NHI Forum
Read full article here: https://www.unosecur.com/blog/how-itdr-solutions-protect-against-active-directory-attacks-a-deep-dive-into-unosecurs-approach/?source=nhimg
Active Directory (AD) is the backbone of identity and access management for most enterprises. It authenticates users, governs access to applications, and connects nearly every critical system. Because of this central role, AD has become one of the most targeted attack surfaces in modern enterprise networks.
Attackers exploit misconfigured permissions, Kerberos weaknesses, and legacy configurations to gain footholds, escalate privileges, and move laterally. A single misstep in AD can snowball into domain-wide compromise. Traditional defenses like SIEM and MFA, while useful, often fail to catch these nuanced attacks in real time.
That’s where Identity Threat Detection and Response (ITDR) comes in. Unosecur’s ITDR platform is built to continuously monitor AD, detect advanced identity-based attacks, and stop intruders before they gain control.
Why Active Directory Attacks Succeed
Centralized Target Value
- Authentication & authorization - A compromised AD account can unlock hundreds of systems.
- Interdependencies - AD integrates with everything from SaaS apps to OT systems.
- Ripple effects - One misconfiguration can expose entire business units.
Common Weak Points
- Weak ACLs – Over-permissioned users and group policy misconfigurations.
- Kerberos Exploits – Attacks like Pass-the-Ticket, Kerberoasting, and Golden Ticket abuses.
- Legacy & Shadow Accounts – Dormant, unmanaged, or non-expiring credentials.
Traditional log-based detection often misses the subtle signals of these exploits, especially when attackers mimic legitimate behavior.
Breaking Down the AD Kill Chain and Unosecur’s ITDR Countermeasures
- DCSync & DCShadow Attacks
- The Threat - Adversaries impersonate domain controllers (DCSync) to replicate credentials or register rogue DCs (DCShadow) to inject malicious data.
- Why SIEM Fails - Logs are noisy and often alert after the replication has succeeded.
- Unosecur ITDR Response:
- Behavioral analytics baseline replication requests.
- Flags deviations in real time.
- Instantly blocks unauthorized replication without disrupting legitimate DCs.
- Kerberoasting: Exploiting Service Account Weaknesses
- The Threat - Attackers request service tickets and brute-force weak hashes offline.
- Why SIEM Fails - Alerts may note high ticket requests but lack context to block them.
- Unosecur ITDR Response:
- Detects unusual ticket request patterns with AI-driven models.
- Enforces strong password policies & rotations for service accounts.
- Immediately disables compromised accounts.

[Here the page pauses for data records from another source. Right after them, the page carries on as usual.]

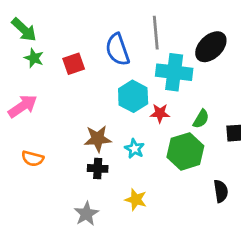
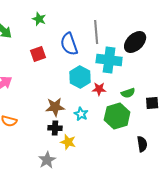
green star: (34, 58) -> (39, 19), moved
green semicircle: (201, 119) -> (128, 93), turned 40
yellow star: (136, 200) -> (68, 142), moved

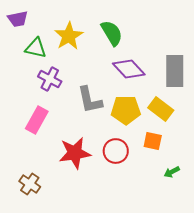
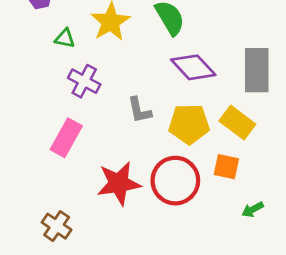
green triangle: (36, 48) -> (65, 38), size x0.7
gray L-shape: (90, 100) -> (139, 110), size x0.7
red circle: (116, 151) -> (175, 181), size x1.4

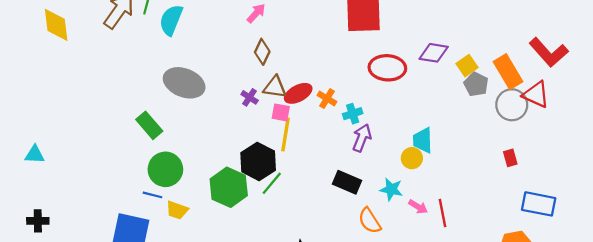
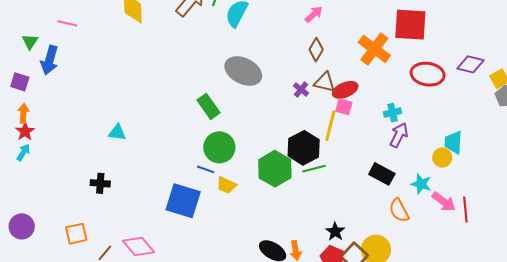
orange cross: (327, 99) -> (374, 49), moved, size x1.8
pink square: (281, 112) -> (344, 107), moved
cyan triangle: (35, 155) -> (117, 132), moved
green line: (272, 183) -> (314, 169), turned 30
pink arrow: (418, 207) -> (444, 202), size x1.4

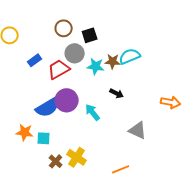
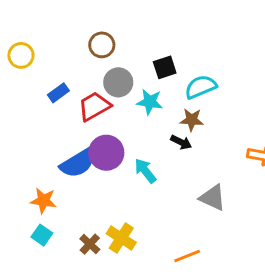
black square: (90, 35) -> (165, 67), moved
brown star: (113, 61) -> (192, 120), moved
cyan square: (44, 138) -> (42, 235), moved, turned 32

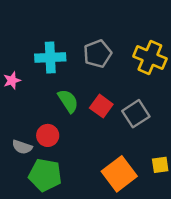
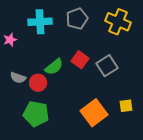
green semicircle: (68, 101) -> (54, 67), moved, turned 84
gray semicircle: (22, 147) -> (18, 78), moved

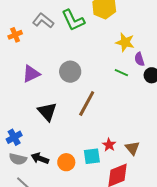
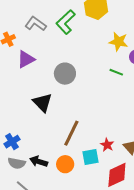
green L-shape: (73, 20) -> (66, 22), turned 75
purple triangle: (31, 74) -> (26, 59), moved
brown line: (87, 103) -> (71, 133), moved
black triangle: (47, 112) -> (42, 103), moved

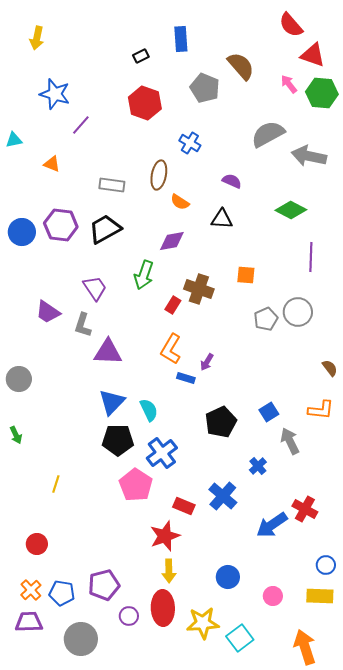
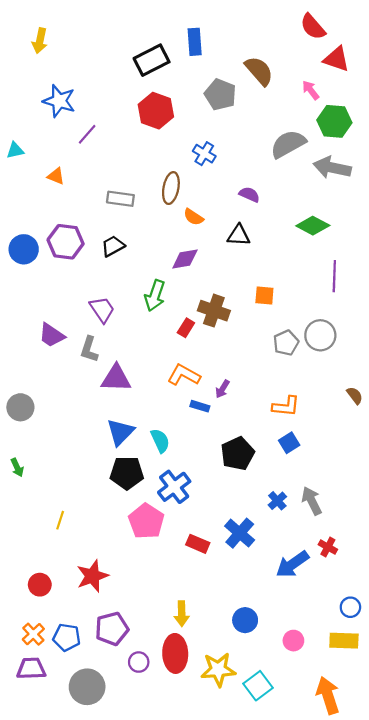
black rectangle: (141, 56) -> (152, 60), size x2.0
green hexagon: (322, 93) -> (334, 121), moved
black trapezoid: (105, 229) -> (113, 246), size x0.7
orange L-shape: (171, 349) -> (184, 375), turned 88
orange L-shape: (321, 410) -> (286, 406), moved
gray arrow: (290, 441) -> (312, 501), moved
red cross: (305, 509) -> (328, 547), size x0.7
red star: (165, 536) -> (92, 576), moved

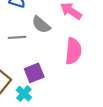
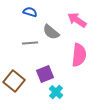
cyan cross: (24, 94) -> (56, 92), moved

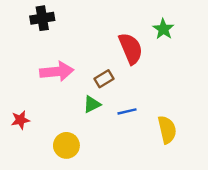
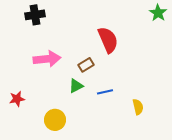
green star: (163, 29) -> (158, 13), moved
yellow semicircle: (167, 130) -> (138, 107), size x0.7

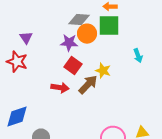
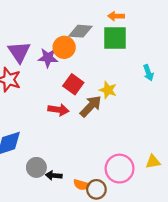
orange circle: (87, 34) -> (64, 47), moved
purple triangle: (26, 38) -> (19, 52), size x1.5
purple star: (69, 43) -> (48, 58), moved

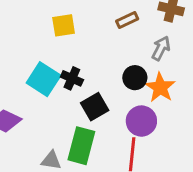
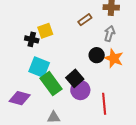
black cross: (72, 78) -> (32, 39), moved
purple circle: (141, 121) -> (80, 90), moved
green rectangle: (81, 146) -> (51, 84), moved, turned -40

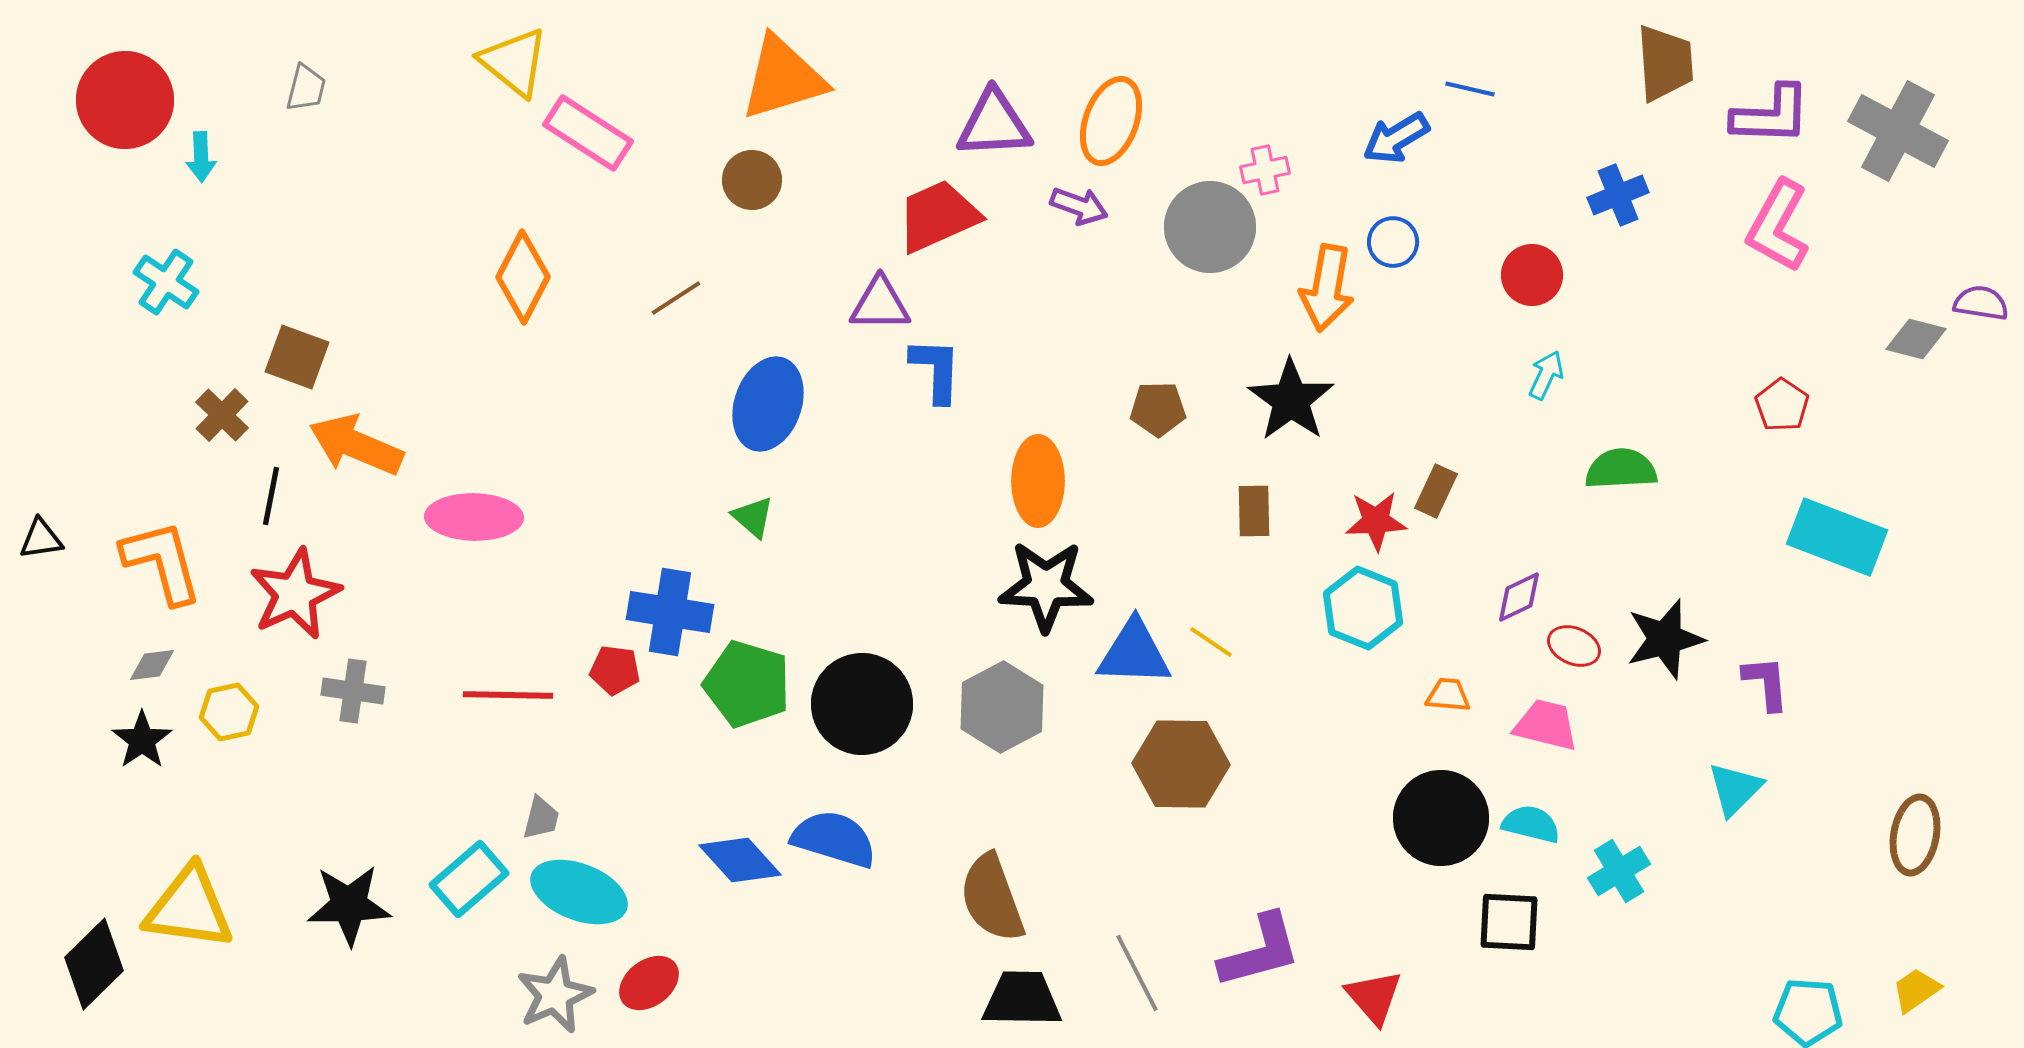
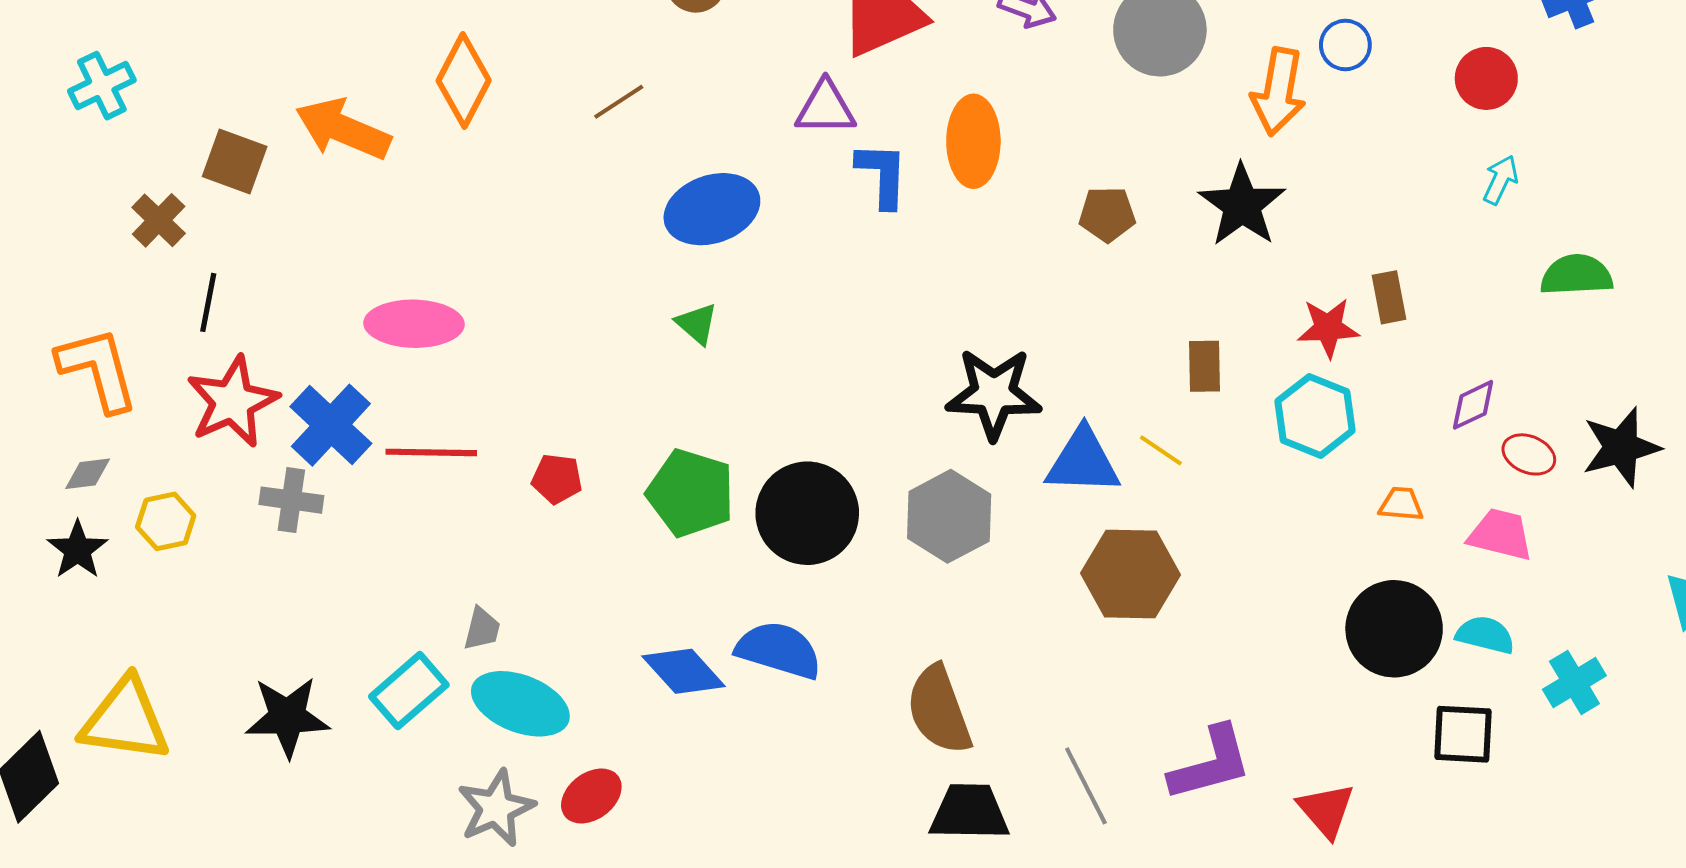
cyan cross: (166, 282) -> (102, 86), turned 30
blue ellipse: (768, 404) -> (712, 209), turned 52
orange arrow: (356, 445) -> (343, 129), moved
orange ellipse: (1038, 481) -> (973, 141), moved
brown rectangle: (1436, 491) -> (1389, 297), turned -36
brown rectangle: (1254, 511) -> (1205, 366), moved
blue cross: (670, 612) -> (331, 425), moved, turned 34
red line: (508, 695) -> (431, 452), moved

- Privilege Escalation via Over-Permissioned Accounts
- The Threat - Misconfigured ACLs and forgotten shadow accounts provide attackers with stealthy admin-level access.
- Why SIEM Fails - Periodic audits miss real-time permission changes.
- Unosecur ITDR Response:
- Continuous permission audits identify privilege creep instantly.
- Just-in-Time (JIT) privilege elevation reduces standing exposure.
- Automated remediation revokes unnecessary rights in seconds.
Case Study: What Could Have Been Prevented
In mid-2024, the RansomHub ransomware group compromised a multinational by chaining two AD exploits:
- CVE-2021-42278 (noPac) – impersonated a domain controller.
- CVE-2020-1472 (Zerologon) – reset the DC’s machine password.
The attackers achieved Domain Admin rights within hours, encrypted systems, and exfiltrated data.
Traditional defenses failed because they only logged events after the fact.
Unosecur’s ITDR could have:
- Flagged abnormal DC impersonation.
- Blocked suspicious Kerberos ticket anomalies.
- Revoked compromised credentials in real time, potentially stopping the ransomware blast radius.
Why ITDR Is a Must-Have for AD Security
- Proactive vs Reactive – Detects subtle identity abuse before it escalates.
- Automated Response – Blocks, rotates, and isolates without waiting for manual triage.
- Tailored for AD – Continuously adapts to evolving AD attack vectors.
- Compliance-Ready – Provides audit trails and governance visibility for regulatory mandates.
Conclusion: Identity-Centric Defense for the Modern Enterprise
Attackers no longer “hack in”, they log in with compromised identities. Active Directory remains the ultimate prize, and traditional security tools alone cannot defend it.
Unosecur’s ITDR platform provides the missing identity-centric layer of defense:
- Real-time monitoring of AD activity.
- Automated remediation for credential-based exploits.
- Continuous visibility into privilege changes and replication behaviors.
For CISOs, security engineers, and IT leaders, ITDR is no longer optional. It is the front line of defense against the identity-based attacks that fuel modern breaches.